[PROVIDED ENTRIES Boundary: Start]

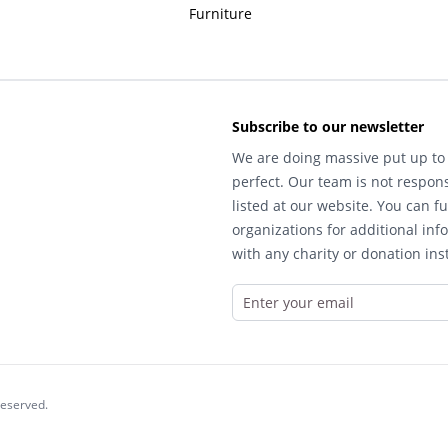
Furniture
Subscribe to our newsletter
We are doing massive put up to 
perfect. Our team is not respons
listed at our website. You can fu
organizations for additional inf
with any charity or donation inst
reserved.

[PROVIDED ENTRIES Boundary: End]

— TASK OBJECTIVE —
Every line of the material must be returned exactly; leave the images out.

— RESPONSE TO THIS TASK —
Furniture
Subscribe to our newsletter
We are doing massive put up to 
perfect. Our team is not respons
listed at our website. You can fu
organizations for additional inf
with any charity or donation inst
reserved.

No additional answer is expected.